*Exercise instructions*: Print out every record exactly as it appears.

+++ Records provided +++

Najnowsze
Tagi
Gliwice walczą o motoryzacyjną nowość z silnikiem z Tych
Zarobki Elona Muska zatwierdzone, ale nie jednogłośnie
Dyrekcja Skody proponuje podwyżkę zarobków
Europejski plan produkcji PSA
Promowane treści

+++

*Task output*:
Najnowsze
Tagi
Gliwice walczą o motoryzacyjną nowość z silnikiem z Tych
Zarobki Elona Muska zatwierdzone, ale nie jednogłośnie
Dyrekcja Skody proponuje podwyżkę zarobków
Europejski plan produkcji PSA
Promowane treści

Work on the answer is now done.